The commissioner of the inquiry into Phoenix Sinclair's death said he is disappointed with a member of the media, Friday.

Tom Brodbeck of the Winnipeg Sun was called before the Phoenix Sinclair Inquiry. Brodbeck was accused of videotaping the proceedings beyond what the rules allow.

Lawyer Garth Smorang, who represents the Manitoba Government Employees Union, alleged the Winnipeg Sun columnist videotaped part of the proceedings and then put that video on the Sun’s website.

The inquiry limits videotaping in proceedings and only allows the media to use a pool feed. That feed, which all media outlets share, only shows limited views of the room.

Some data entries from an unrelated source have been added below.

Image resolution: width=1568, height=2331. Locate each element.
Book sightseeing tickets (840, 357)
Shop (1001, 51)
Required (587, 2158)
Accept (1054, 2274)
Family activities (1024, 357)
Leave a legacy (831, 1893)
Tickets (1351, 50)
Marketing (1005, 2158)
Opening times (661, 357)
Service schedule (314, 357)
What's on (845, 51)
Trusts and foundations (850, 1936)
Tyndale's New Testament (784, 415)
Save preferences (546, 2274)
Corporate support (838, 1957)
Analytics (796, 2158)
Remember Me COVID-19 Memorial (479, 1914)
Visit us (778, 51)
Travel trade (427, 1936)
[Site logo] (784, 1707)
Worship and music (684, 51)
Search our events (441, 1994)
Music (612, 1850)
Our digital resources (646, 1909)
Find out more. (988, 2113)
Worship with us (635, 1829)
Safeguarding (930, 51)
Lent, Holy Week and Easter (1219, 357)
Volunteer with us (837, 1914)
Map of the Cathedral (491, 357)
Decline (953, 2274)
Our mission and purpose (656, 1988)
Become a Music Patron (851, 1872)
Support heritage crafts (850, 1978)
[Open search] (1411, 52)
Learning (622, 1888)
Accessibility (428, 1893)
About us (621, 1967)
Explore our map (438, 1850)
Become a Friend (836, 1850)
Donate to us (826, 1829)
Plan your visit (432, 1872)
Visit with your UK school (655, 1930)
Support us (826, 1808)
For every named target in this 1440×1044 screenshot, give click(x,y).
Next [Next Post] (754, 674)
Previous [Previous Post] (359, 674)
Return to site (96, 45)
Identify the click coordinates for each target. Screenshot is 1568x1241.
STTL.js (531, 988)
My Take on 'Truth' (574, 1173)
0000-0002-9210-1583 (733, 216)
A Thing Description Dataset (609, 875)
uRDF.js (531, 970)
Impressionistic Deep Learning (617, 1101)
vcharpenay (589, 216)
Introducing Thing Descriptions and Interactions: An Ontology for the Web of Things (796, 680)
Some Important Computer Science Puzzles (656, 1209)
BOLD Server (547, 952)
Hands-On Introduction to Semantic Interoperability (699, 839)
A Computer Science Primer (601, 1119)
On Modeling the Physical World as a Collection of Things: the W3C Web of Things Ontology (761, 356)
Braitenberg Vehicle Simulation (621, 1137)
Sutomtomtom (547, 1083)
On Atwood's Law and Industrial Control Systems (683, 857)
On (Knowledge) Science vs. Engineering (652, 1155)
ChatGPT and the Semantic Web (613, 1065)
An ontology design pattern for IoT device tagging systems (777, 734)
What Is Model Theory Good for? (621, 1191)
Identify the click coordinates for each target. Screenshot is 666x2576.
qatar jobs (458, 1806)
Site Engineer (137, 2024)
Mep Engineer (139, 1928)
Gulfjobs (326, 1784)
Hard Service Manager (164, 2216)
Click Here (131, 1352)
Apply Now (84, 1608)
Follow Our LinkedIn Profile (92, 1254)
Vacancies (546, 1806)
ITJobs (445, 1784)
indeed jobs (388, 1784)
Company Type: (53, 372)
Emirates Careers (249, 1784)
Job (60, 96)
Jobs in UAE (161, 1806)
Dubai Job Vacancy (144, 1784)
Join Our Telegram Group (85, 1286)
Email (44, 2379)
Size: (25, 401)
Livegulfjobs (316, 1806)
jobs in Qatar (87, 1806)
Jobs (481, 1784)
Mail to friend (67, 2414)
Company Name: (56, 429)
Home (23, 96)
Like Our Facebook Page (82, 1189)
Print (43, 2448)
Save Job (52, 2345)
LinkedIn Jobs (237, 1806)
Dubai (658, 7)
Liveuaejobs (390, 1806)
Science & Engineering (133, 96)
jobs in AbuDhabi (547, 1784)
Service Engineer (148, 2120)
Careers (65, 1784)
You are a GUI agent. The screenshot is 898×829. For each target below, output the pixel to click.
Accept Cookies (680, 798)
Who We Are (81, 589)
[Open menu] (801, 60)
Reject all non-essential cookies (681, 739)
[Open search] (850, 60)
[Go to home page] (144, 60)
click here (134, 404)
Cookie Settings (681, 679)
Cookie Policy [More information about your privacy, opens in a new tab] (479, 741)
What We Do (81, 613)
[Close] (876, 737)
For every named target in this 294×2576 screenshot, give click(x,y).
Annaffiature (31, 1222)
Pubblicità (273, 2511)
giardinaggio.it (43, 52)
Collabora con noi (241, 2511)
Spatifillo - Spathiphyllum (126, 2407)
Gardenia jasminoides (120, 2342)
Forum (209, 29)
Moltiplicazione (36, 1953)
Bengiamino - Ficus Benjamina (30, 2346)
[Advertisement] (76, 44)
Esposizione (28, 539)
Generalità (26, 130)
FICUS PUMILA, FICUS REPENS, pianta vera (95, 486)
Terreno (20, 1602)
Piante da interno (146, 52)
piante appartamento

Brodbeck said he only shot video in the room before the proceedings began and during a break.

Inquiry Commissioner Ted Hughes said he believes the incident was a "one off."

Brodbeck said he was falsley accused but apologized.

Smorang has been petitioning to have a publication ban in place during the inquiry, barring media from revealing the identities of social workers in the MGEU who were involved in Sinclair’s care.

Sinclair was killed in the basement of a home on the Fisher River First Nation in June of 2005 after prolonged abuse.

Her mother Samantha Kematch and stepfather Karl Mckay were convicted of first-degree murder in connection with her death.

In 2006, the province ordered a public inquiry into the killing.

Sinclair spent most of her short life in the care of Child and Family Services.